## [Data under study]
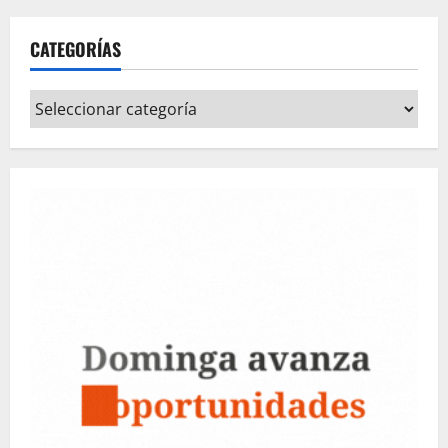
CATEGORÍAS
Categorías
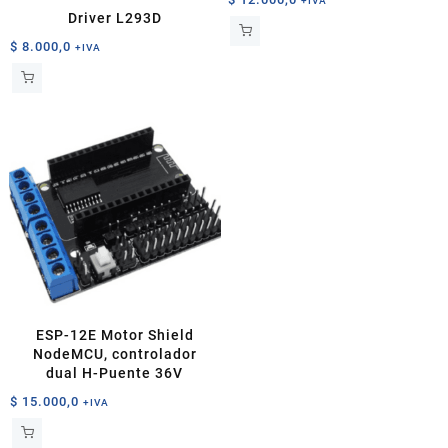
+IVA
Driver L293D
$
8.000,0
+IVA
ESP-12E Motor Shield
NodeMCU, controlador
dual H-Puente 36V
$
15.000,0
+IVA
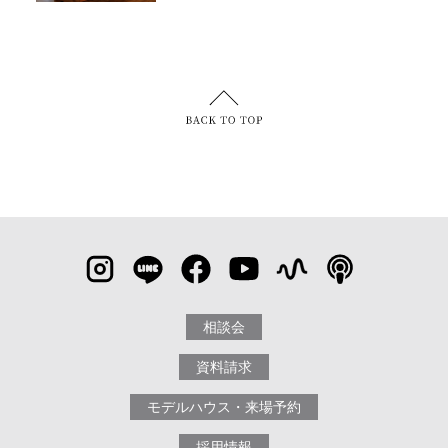
相談会
資料請求
モデルハウス・来場予約
採用情報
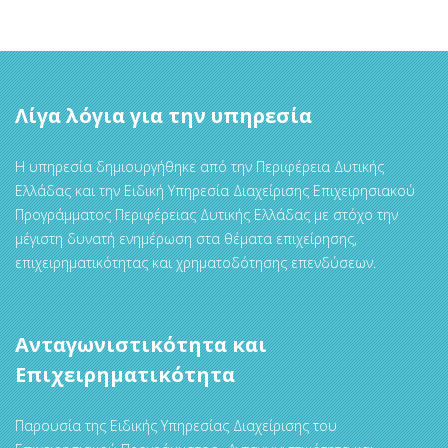
Λίγα λόγια για την υπηρεσία
Η υπηρεσία δημιουργήθηκε από την Περιφέρεια Δυτικής
Ελλάδας και την Ειδική Υπηρεσία Διαχείρισης Επιχειρησιακού
Προγράμματος Περιφέρειας Δυτικής Ελλάδας με στόχο την
μέγιστη δυνατή ενημέρωση στα θέματα επιχείρησης,
επιχειρηματικότητας και χρηματοδότησης επενδύσεων.
Ανταγωνιστικότητα και
Επιχειρηματικότητα
Παρουσία της Ειδικής Υπηρεσίας Διαχείρισης του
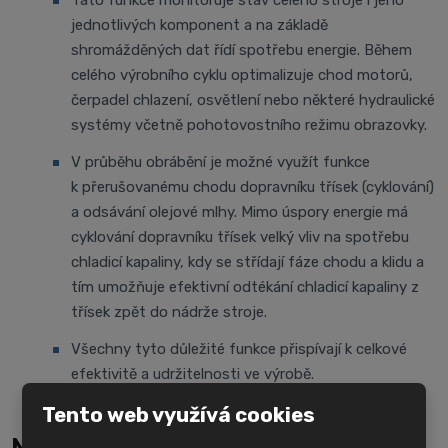
Tato funkce monitoruje stav celého stroje i jeho
jednotlivých komponent a na základě
shromážděných dat řídí spotřebu energie. Během
celého výrobního cyklu optimalizuje chod motorů,
čerpadel chlazení, osvětlení nebo některé hydraulické
systémy včetně pohotovostního režimu obrazovky.
V průběhu obrábění je možné využít funkce
k přerušovanému chodu dopravníku třísek (cyklování)
a odsávání olejové mlhy. Mimo úspory energie má
cyklování dopravníku třísek velký vliv na spotřebu
chladicí kapaliny, kdy se střídají fáze chodu a klidu a
tím umožňuje efektivní odtékání chladicí kapaliny z
třísek zpět do nádrže stroje.
Všechny tyto důležité funkce přispívají k celkové
efektivitě a udržitelnosti ve výrobě.
Tento web využívá cookies
Nezávazná poptávka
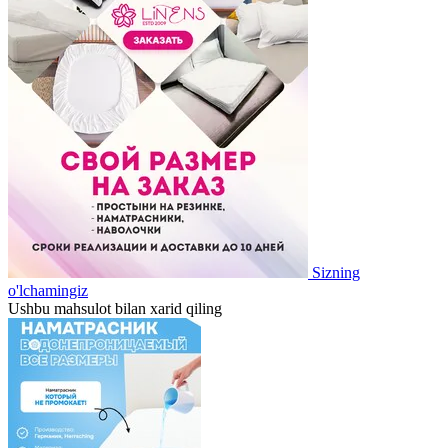
Sizning
o'lchamingiz
Ushbu mahsulot bilan xarid qiling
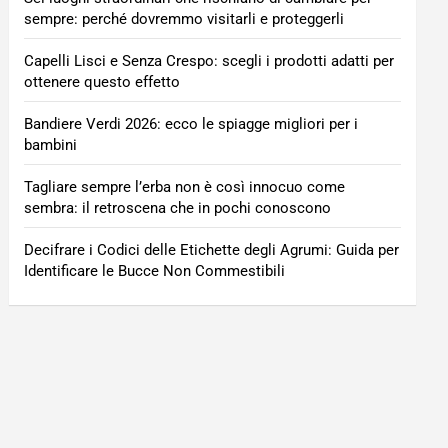
sempre: perché dovremmo visitarli e proteggerli
Capelli Lisci e Senza Crespo: scegli i prodotti adatti per
ottenere questo effetto
Bandiere Verdi 2026: ecco le spiagge migliori per i
bambini
Tagliare sempre l’erba non è così innocuo come
sembra: il retroscena che in pochi conoscono
Decifrare i Codici delle Etichette degli Agrumi: Guida per
Identificare le Bucce Non Commestibili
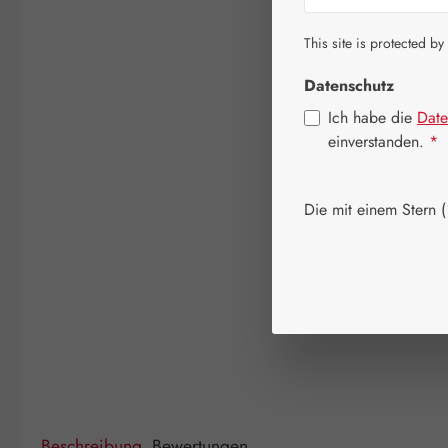
This site is protected by
Datenschutz
Ich habe die
Date
einverstanden.
*
Die mit einem Stern (*
Beschreibung
Bewertungen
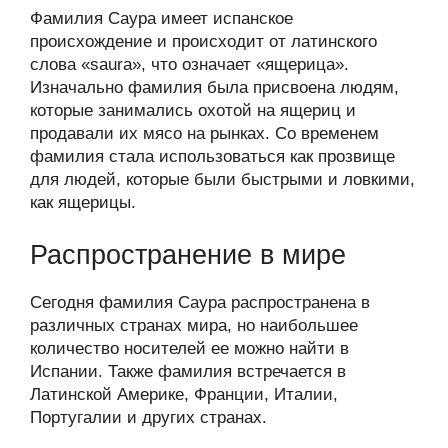
Фамилия Саура имеет испанское
происхождение и происходит от латинского
слова «saura», что означает «ящерица».
Изначально фамилия была присвоена людям,
которые занимались охотой на ящериц и
продавали их мясо на рынках. Со временем
фамилия стала использоваться как прозвище
для людей, которые были быстрыми и ловкими,
как ящерицы.
Распространение в мире
Сегодня фамилия Саура распространена в
различных странах мира, но наибольшее
количество носителей ее можно найти в
Испании. Также фамилия встречается в
Латинской Америке, Франции, Италии,
Португалии и других странах.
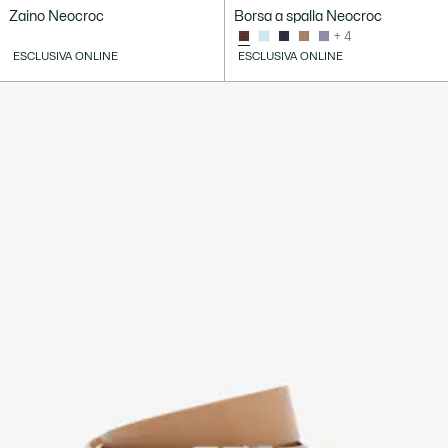
Zaino Neocroc
Borsa a spalla Neocroc
+ 4
ESCLUSIVA ONLINE
ESCLUSIVA ONLINE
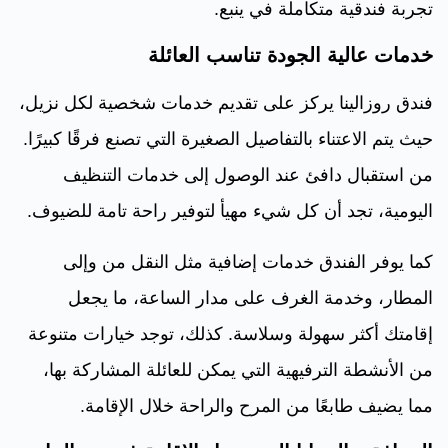
تجربة فندقية متكاملة في ينبع.
خدمات عالية الجودة تناسب العائلة
فندق روزالينا يركز على تقديم خدمات شخصية لكل نزيل،
حيث يتم الاعتناء بالتفاصيل الصغيرة التي تصنع فرقًا كبيرًا.
من استقبال دافئ عند الوصول إلى خدمات التنظيف
اليومية، تجد أن كل شيء مهيأ لتوفير راحة تامة للضيوف.
كما يوفر الفندق خدمات إضافية مثل النقل من وإلى
المطار، وخدمة الغرف على مدار الساعة، ما يجعل
إقامتك أكثر سهولة وسلاسة. كذلك، توجد خيارات متنوعة
من الأنشطة الترفيهية التي يمكن للعائلة المشاركة بها،
مما يضيف طابعًا من المرح والراحة خلال الإقامة.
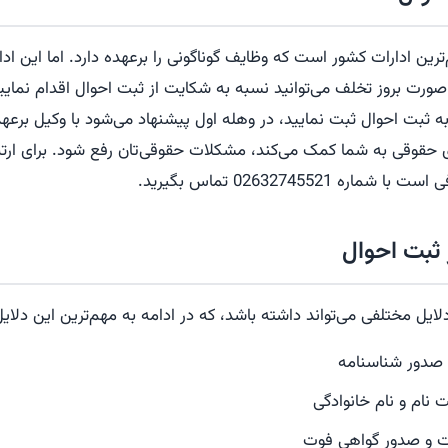
رین ادارات کشور است که وظایف گوناگونی را برعهده دارد. اما این ادار
صورت بروز تخلف می‌توانید نسبه به شکایت از ثبت احوال اقدام نمایی
 ثبت احوال ثبت نمایید، در وهله اول پیشنهاد می‌شود با وکیل برعه
ای حقوقی به شما کمک می‌کند، مشکلات حقوقی‌تان رفع شود. برای ارتب
 شماره 02632745521 تماس بگیرید.
 ثبت احوال
ایل مختلفی می‌تواند داشته باشد، که در ادامه به مهم‌ترین این دلایل 
 صدور شناسنامه
 نام و نام خانوادگی
ات و صدور گواهی فوت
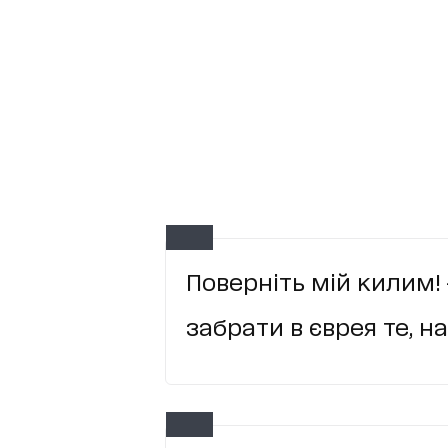
Поверніть мій килим! 
забрати в єврея те, на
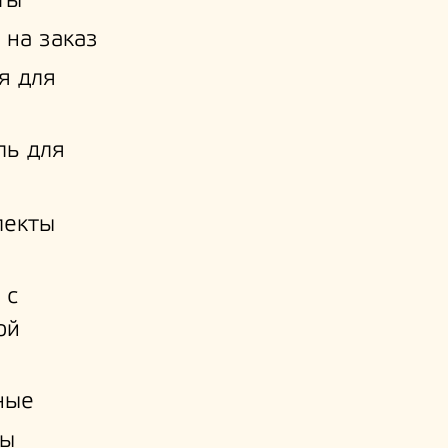
ты
 на заказ
я для
ль для
лекты
 с
ой
и
ные
ы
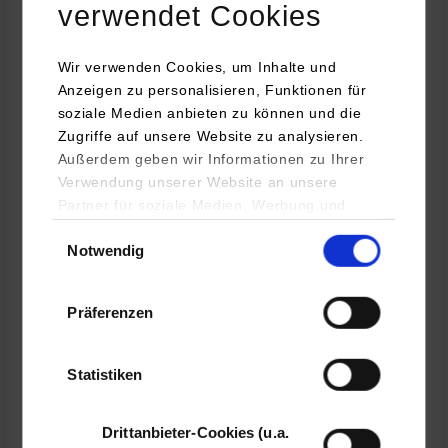
verwendet Cookies
Informatik / Cyber Security
Wir verwenden Cookies, um Inhalte und
Anzeigen zu personalisieren, Funktionen für
soziale Medien anbieten zu können und die
DEKRA SE
Zugriffe auf unsere Website zu analysieren.
Handwerkstraße 15
Außerdem geben wir Informationen zu Ihrer
70565
Stuttgart
Verwendung unserer Website an unsere
www.dekra.de
Partner für soziale Medien, Werbung und
Analysen weiter. Unsere Partner (u.a.
Einwilligungsauswahl
Ebru Lima Poli
Notwendig
YouTube, Google Maps) führen diese
0711 7861 2465
Informationen möglicherweise mit weiteren
ebru.lima.poli@dekra.com
Daten zusammen, die Sie ihnen bereitgestellt
Präferenzen
haben oder die sie im Rahmen Ihrer Nutzung
der Dienste gesammelt haben.
Statistiken
belegt
Drittanbieter-Cookies (u.a.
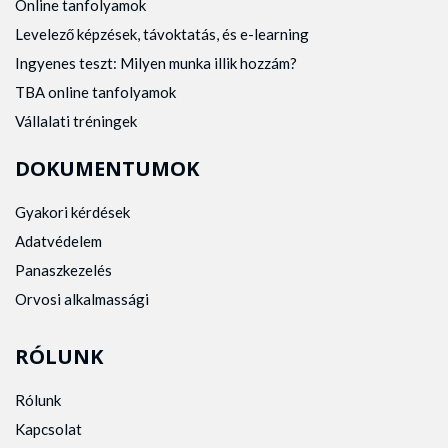
Online tanfolyamok
Levelező képzések, távoktatás, és e-learning
Ingyenes teszt: Milyen munka illik hozzám?
TBA online tanfolyamok
Vállalati tréningek
DOKUMENTUMOK
Gyakori kérdések
Adatvédelem
Panaszkezelés
Orvosi alkalmassági
RÓLUNK
Rólunk
Kapcsolat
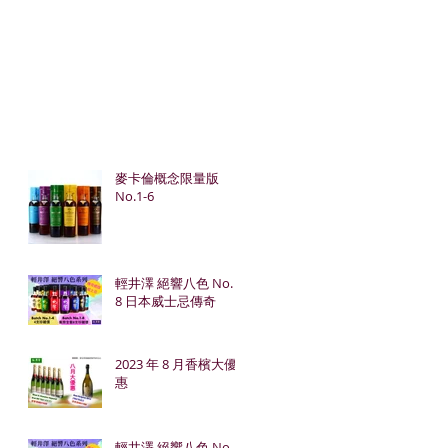
麥卡倫概念限量版
No.1-6
輕井澤 絕響八色 No. 1-
8 日本威士忌傳奇
2023 年 8 月香檳大優
惠
輕井澤 絕響八色 No. 1-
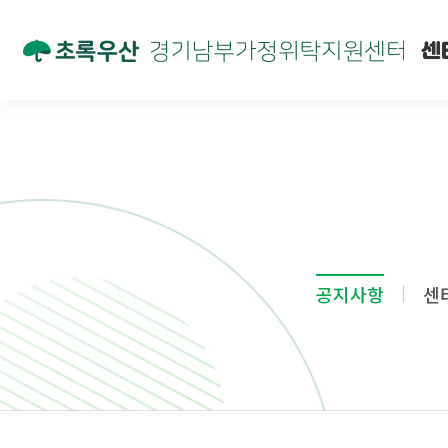
센
공지사항
센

## [What the task requires]
Go through the data, and copy each line in which the word "Ελλάδας" appears.

## [Task result]
Ελλάδας και την Ειδική Υπηρεσία Διαχείρισης Επιχειρησιακού
Προγράμματος Περιφέρειας Δυτικής Ελλάδας με στόχο την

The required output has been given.